ここには、28年前にツクヨミ教団を率いて同時多発的なテロ事件を引き起こした元教祖“アヌマティ”こと月形翔子が収監されていた。


教団によるテロ行為を含む13件の事件、傷害致死を含む13人を殺害した首謀者として2005年に死刑判決が確定後、

その身柄は警視庁からこの東京拘置所へ移送された。

2018年7月現在まで、

死刑は執行されていない。


東京拘置所へ配属されて日が浅い刑務官の兼定倫子(かねさだりんこ)は、先輩刑務官たち数名と共に、月形翔子死刑囚の担当を任されていた。

「兼定さんは、27歳。
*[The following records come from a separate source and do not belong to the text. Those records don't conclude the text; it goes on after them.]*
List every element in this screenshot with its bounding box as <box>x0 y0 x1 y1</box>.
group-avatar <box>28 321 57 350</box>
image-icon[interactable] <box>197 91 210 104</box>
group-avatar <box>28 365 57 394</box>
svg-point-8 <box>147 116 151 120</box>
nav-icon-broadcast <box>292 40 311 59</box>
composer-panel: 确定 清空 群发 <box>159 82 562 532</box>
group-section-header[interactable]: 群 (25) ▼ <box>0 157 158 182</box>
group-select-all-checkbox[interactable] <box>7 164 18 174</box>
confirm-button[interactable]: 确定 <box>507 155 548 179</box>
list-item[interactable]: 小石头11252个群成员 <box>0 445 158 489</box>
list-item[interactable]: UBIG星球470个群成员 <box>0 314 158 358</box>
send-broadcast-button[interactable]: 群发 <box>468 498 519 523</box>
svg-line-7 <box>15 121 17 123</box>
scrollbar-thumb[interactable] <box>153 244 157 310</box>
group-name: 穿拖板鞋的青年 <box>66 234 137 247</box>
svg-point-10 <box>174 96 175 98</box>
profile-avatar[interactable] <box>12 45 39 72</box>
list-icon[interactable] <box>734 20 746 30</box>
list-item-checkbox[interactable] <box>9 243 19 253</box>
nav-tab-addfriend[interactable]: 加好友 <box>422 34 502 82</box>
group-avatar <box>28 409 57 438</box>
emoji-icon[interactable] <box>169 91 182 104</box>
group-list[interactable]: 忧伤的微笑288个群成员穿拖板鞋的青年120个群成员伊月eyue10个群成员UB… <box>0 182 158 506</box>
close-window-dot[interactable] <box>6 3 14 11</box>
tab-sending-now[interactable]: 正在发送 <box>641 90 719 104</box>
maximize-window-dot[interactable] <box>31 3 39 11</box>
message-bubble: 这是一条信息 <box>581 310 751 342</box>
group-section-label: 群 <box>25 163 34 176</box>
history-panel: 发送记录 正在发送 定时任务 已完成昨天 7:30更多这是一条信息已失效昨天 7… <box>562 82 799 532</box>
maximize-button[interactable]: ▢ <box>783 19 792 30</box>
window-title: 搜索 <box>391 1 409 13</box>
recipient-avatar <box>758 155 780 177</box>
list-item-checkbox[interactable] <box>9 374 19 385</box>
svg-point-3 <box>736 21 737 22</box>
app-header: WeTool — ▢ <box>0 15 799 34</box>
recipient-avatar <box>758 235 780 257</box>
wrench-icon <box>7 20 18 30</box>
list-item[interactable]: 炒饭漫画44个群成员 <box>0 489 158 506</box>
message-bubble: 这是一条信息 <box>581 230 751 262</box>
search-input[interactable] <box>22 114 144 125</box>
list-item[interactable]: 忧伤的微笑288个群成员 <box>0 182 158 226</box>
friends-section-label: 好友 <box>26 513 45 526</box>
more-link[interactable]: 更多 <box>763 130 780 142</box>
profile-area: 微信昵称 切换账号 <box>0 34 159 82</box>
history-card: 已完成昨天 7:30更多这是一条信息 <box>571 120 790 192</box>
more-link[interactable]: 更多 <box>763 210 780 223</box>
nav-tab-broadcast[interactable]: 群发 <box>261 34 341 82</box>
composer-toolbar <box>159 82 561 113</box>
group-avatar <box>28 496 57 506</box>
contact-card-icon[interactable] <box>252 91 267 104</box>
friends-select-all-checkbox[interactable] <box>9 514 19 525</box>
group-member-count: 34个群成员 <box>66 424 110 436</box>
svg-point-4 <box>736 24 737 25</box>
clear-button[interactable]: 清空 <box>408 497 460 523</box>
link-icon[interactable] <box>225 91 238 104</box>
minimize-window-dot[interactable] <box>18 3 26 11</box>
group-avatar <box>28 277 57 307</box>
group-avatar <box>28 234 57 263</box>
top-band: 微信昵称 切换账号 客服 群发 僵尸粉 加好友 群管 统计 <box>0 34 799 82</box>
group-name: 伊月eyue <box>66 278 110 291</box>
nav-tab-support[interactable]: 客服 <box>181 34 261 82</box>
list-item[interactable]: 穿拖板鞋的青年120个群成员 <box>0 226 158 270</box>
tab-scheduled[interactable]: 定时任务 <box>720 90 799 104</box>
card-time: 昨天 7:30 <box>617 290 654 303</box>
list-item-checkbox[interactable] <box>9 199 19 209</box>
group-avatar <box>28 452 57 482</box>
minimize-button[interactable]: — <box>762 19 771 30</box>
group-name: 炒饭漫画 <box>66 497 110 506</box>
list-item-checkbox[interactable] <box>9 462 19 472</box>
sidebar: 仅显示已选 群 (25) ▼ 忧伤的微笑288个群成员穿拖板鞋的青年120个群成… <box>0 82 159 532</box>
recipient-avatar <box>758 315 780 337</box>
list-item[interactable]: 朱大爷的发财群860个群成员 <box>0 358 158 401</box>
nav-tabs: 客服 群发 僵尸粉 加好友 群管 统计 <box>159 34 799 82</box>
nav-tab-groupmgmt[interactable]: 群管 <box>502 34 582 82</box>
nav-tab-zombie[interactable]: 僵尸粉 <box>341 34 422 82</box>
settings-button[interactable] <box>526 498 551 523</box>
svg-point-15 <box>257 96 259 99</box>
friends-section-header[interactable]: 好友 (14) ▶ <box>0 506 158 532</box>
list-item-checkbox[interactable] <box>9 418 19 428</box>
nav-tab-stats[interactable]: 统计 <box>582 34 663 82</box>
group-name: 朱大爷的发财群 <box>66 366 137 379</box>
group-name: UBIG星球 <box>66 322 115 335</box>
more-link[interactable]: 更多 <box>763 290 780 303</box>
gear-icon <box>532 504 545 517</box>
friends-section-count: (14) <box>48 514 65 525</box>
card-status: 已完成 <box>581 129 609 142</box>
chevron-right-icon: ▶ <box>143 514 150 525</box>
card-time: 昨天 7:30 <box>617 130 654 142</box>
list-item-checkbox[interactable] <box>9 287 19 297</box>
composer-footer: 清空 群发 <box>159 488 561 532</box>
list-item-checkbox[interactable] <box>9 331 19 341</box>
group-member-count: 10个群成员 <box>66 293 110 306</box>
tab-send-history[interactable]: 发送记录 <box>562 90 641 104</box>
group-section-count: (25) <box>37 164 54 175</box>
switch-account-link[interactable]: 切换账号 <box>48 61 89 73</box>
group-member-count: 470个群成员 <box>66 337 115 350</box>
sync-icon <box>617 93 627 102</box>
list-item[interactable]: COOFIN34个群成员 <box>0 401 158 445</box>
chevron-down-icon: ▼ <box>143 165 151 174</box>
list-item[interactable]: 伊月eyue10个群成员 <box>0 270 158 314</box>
と言う事は月形死刑囚が関わった事件の頃にはまだ生まれていないのか、」

倫子は配属後初の夜間交代勤務で、看守主任より訓示を受けていた。


「はっ、事件に関しての知識は資料により知るところが大半ではありますが、有名な死刑囚でありますので、以前から多少は存じております」

倫子は胸を張って答えた。


「宜しい、ではなぜ死刑確定後、13年間、いまだ死刑が執行されていないのかはご存知か?」


と言う看守主任の問いに、倫子は黙り込んでしまった。


「なるほど、そこまでは興味は無いようだ、宜しい、すぐに分かる…」

主任は得意気に笑って言った。


「例の交換は交代後、午前10時、午後は0時 、15時、18時、3回です…」


「了解、発狂などは?」


「0時13分から、ちょうど1時間、発狂と言うか異様な行動が見られました。詳しくは日誌をご覧ください」


「了解、お疲れ様でした」


倫子が独居房の看守室へ入ると、既に先輩看守たちが各々申し送りを行っていた。

昼間の看守たちとの引き継ぎが終わると

倫子は先輩から「準備がある」と看守室の奥へ呼ばれた。


「日勤は3食食事の後、夜勤の場合、朝方だね、オムツとか汚物処理に使う道具は此処にあるから、あと分からない事があったらその都度聞いて下さい」


「汚物処理?」


「あ、そうか……月形は、いま自分で排泄をコントロールする事が出来ない、平たく言うと“お漏らし”ね、オムツを履かせてあるけど、それでも部屋中汚して大変だから床にビニールシート敷いてあるの、その交換とか……、

昼間は別房の職員も手伝ってくれるけど、夜間は我々担当刑務官が対応するしかないから」

「はい……」

倫子は少しぎこちなく返事した。


「塀の中とは言え向こうは凶悪犯だから充分に気をつけて」

先輩看守は笑いながら肩を叩いた。


「あのう……、月形は心神耗弱状態と言う事で、死刑が延期されているのでしょうか?」

と倫子。


「まあ、確かに……心神耗弱と言うか、心神喪失と言うか……色々よ」


先輩看守は、首を傾げて面倒くさそうに言った。


「色々とは……」


倫子が言葉尻を掴むと、

先輩看守は、少々野暮ったい口調で続けた。


「最初は、1600人以上いた元信者の中に殉教者つまり後追い自殺する人が出ないようにと言う配慮もあったようだけど、最近はメディアなどの情報操作もあって、元信者の洗脳も薄れて来たのかな~って感じだし、あとは、主に公安からの捜査継続にまつわる要請ね……」


「でも、心神喪失なんですよね……」


「……そうね、上手く出来た話よね……、他行って絶対言わないでね」


と言って、先輩看守は急に小声になってしゃがみ込み、倫子の袖を引っ張ってしゃがませた。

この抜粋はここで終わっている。